[SPARK-21222] Move elimination of Distinct clause from analyzer to optimizer #18429

gengliangwang · 2017-06-27T04:13:00Z

What changes were proposed in this pull request?

Move elimination of Distinct clause from analyzer to optimizer

Distinct clause is useless after MAX/MIN clause. For example,
"Select MAX(distinct a) FROM src from"
is equivalent of
"Select MAX(a) FROM src from"
However, this optimization is implemented in analyzer. It should be in optimizer.

How was this patch tested?

Unit test

@gatorsmile @cloud-fan

Please review http://spark.apache.org/contributing.html before opening a pull request.

gatorsmile · 2017-06-27T04:21:14Z

sql/catalyst/src/main/scala/org/apache/spark/sql/catalyst/dsl/package.scala

@@ -160,6 +160,8 @@ package object dsl {
    def last(e: Expression): Expression = new Last(e).toAggregateExpression()
    def min(e: Expression): Expression = Min(e).toAggregateExpression()
    def max(e: Expression): Expression = Max(e).toAggregateExpression()
+    def maxDistinct(e: Expression): Expression = Max(e).toAggregateExpression(isDistinct = true)
+    def minDistinct(e: Expression): Expression = Min(e).toAggregateExpression(isDistinct = true)


Move this to line 162

gatorsmile · 2017-06-27T04:21:40Z

sql/catalyst/src/main/scala/org/apache/spark/sql/catalyst/optimizer/Optimizer.scala

@@ -40,6 +40,8 @@ abstract class Optimizer(sessionCatalog: SessionCatalog, conf: SQLConf)
  protected val fixedPoint = FixedPoint(conf.optimizerMaxIterations)

  def batches: Seq[Batch] = {
+    // DISTINCT is not meaningful for a Max or a Min.


Nit: remove this line.

gatorsmile · 2017-06-27T04:23:54Z

sql/catalyst/src/main/scala/org/apache/spark/sql/catalyst/optimizer/Optimizer.scala

+object EliminateDistinct extends Rule[LogicalPlan] {
+  override def apply(plan: LogicalPlan): LogicalPlan = plan transformExpressions  {
+    case AggregateExpression(af @ Max(_), _, true, _) => AggregateExpression(af, Complete, false)
+    case AggregateExpression(af @ Min(_), _, true, _) => AggregateExpression(af, Complete, false)

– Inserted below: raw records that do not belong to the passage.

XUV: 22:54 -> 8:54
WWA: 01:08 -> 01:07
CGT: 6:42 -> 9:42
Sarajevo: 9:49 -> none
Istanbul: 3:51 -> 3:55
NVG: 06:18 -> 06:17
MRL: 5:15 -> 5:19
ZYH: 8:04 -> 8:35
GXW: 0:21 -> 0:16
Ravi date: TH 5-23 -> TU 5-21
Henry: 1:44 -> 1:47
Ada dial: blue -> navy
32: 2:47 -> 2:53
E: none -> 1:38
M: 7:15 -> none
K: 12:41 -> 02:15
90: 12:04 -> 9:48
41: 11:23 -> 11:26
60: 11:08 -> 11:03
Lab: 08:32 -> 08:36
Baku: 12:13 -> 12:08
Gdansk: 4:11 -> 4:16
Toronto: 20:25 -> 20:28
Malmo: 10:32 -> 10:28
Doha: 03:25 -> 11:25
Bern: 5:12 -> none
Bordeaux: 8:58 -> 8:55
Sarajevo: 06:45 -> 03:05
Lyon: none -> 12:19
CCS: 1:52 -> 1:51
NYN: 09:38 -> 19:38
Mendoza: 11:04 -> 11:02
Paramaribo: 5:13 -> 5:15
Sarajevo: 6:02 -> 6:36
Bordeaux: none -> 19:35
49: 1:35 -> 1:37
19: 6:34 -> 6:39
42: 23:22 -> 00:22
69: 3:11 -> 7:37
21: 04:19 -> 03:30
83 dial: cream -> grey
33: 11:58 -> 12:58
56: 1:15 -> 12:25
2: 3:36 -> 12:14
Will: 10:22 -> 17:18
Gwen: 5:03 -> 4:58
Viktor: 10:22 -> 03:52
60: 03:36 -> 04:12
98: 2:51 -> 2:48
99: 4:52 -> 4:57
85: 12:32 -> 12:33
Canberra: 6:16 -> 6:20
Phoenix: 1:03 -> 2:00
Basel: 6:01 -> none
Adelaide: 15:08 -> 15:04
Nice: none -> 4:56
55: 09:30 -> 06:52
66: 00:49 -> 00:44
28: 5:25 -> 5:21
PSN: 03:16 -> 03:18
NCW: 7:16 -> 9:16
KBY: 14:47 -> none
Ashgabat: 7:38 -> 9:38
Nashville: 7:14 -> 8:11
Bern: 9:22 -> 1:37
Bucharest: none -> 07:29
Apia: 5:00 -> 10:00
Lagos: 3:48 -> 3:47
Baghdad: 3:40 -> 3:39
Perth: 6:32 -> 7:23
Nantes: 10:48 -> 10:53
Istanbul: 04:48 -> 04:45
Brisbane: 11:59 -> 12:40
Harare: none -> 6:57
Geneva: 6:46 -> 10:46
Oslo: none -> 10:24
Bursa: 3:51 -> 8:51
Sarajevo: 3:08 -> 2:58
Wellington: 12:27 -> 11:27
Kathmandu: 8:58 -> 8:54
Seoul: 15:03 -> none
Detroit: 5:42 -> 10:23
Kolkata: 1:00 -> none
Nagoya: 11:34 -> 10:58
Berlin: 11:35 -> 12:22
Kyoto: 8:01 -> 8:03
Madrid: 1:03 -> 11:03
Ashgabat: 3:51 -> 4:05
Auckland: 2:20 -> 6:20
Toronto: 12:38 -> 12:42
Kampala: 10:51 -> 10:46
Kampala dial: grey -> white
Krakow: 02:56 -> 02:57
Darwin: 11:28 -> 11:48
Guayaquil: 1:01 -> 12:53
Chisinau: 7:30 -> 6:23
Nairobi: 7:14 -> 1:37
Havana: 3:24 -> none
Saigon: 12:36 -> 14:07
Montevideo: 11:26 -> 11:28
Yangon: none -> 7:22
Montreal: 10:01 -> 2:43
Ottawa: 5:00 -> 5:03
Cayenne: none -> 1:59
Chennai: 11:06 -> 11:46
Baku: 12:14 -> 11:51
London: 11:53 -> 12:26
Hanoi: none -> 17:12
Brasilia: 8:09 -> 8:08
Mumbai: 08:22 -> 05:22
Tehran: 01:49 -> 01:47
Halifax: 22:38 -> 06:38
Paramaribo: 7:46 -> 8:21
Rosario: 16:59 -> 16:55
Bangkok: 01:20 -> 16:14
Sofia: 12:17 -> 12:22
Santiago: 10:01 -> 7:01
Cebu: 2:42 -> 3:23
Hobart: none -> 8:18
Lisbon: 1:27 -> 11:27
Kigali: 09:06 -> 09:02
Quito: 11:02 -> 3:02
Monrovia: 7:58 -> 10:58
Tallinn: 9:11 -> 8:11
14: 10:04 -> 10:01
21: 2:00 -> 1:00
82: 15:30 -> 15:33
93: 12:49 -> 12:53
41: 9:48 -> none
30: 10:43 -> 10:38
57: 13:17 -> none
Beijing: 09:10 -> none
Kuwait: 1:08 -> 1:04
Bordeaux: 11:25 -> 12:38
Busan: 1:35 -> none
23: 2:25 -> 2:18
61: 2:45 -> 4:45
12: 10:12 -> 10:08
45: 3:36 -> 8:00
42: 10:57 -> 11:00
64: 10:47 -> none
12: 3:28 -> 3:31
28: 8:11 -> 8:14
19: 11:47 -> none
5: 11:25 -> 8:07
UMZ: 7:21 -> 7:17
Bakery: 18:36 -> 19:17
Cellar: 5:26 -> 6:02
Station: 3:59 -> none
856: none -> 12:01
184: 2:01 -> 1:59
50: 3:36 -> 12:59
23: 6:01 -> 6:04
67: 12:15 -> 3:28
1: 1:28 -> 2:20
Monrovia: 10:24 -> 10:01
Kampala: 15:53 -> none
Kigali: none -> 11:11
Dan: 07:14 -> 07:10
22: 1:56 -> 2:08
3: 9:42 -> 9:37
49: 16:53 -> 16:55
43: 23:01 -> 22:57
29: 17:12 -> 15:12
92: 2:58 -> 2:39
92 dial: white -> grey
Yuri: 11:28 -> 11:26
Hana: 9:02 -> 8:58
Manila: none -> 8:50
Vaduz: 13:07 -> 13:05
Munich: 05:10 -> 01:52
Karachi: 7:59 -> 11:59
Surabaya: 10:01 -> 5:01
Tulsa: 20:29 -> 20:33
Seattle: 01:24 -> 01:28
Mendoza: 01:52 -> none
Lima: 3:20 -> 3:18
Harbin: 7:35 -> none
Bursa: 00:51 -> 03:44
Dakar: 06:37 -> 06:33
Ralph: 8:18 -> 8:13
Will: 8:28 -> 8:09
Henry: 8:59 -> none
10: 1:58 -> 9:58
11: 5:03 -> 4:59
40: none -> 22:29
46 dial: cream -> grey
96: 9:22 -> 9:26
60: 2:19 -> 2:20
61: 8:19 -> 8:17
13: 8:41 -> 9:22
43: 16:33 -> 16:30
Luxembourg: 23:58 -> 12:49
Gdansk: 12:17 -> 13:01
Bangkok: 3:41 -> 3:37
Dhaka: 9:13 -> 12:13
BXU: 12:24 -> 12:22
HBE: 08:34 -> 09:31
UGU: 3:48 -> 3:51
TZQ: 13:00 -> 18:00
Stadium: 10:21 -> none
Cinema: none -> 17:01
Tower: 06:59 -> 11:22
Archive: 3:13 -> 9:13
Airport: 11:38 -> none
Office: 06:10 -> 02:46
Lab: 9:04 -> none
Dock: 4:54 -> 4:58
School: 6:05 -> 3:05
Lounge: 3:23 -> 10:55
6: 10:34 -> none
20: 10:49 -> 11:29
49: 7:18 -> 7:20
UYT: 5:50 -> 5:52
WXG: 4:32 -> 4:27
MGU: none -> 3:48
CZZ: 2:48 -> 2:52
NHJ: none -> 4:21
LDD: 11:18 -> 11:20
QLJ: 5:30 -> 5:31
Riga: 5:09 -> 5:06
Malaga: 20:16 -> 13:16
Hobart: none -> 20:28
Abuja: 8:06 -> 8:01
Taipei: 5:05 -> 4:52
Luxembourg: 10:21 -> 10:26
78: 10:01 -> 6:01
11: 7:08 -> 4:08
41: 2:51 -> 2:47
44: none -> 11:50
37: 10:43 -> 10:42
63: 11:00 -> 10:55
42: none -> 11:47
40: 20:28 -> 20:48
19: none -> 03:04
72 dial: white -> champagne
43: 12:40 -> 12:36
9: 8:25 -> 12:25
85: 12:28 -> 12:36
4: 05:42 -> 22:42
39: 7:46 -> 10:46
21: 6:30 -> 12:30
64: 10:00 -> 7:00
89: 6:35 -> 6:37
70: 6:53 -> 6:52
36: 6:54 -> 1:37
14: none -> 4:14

Nit: -> af: Max and af: Min

gatorsmile · 2017-06-27T04:25:04Z

sql/catalyst/src/main/scala/org/apache/spark/sql/catalyst/optimizer/Optimizer.scala

@@ -152,6 +154,16 @@ abstract class Optimizer(sessionCatalog: SessionCatalog, conf: SQLConf)
 }

 /**
+ * Remove useless DISTINCT for MAX and MIN


Also need to emphasize EliminateDistinct should be before ReplaceDeduplicateWithAggregate

gengliangwang · 2017-06-27T04:43:39Z

Hi @gatorsmile ,
Thanks for the comments. I have just pushed code changes.

rxin · 2017-06-27T04:52:20Z

...catalyst/src/test/scala/org/apache/spark/sql/catalyst/optimizer/EliminateDistinceSuite.scala

+import org.apache.spark.sql.catalyst.plans.logical.{Aggregate, Expand, LocalRelation, LogicalPlan}
+import org.apache.spark.sql.catalyst.rules.RuleExecutor
+
+class EliminateDistinceSuite extends PlanTest {


Distinct. not Distince.

Typo corrected. Thanks!

SparkQA · 2017-06-27T05:52:08Z

Test build #78676 has finished for PR 18429 at commit 7604811.

This patch fails Spark unit tests.
This patch merges cleanly.
This patch adds no public classes.

SparkQA · 2017-06-27T06:43:36Z

Test build #78680 has finished for PR 18429 at commit 892f50a.

This patch fails PySpark pip packaging tests.
This patch merges cleanly.
This patch adds no public classes.

SparkQA · 2017-06-27T06:55:32Z

Test build #78682 has finished for PR 18429 at commit 2f89499.

This patch fails PySpark pip packaging tests.
This patch merges cleanly.
This patch adds the following public classes (experimental):
class EliminateDistinctSuite extends PlanTest

cloud-fan · 2017-06-27T08:27:43Z

sql/catalyst/src/main/scala/org/apache/spark/sql/catalyst/optimizer/Optimizer.scala

@@ -40,6 +40,7 @@ abstract class Optimizer(sessionCatalog: SessionCatalog, conf: SQLConf)
  protected val fixedPoint = FixedPoint(conf.optimizerMaxIterations)

  def batches: Seq[Batch] = {
+    Batch("Eliminate Distinct", Once, EliminateDistinct) ::


hmm, does it have to be executed before the "Finish Analysis" batch?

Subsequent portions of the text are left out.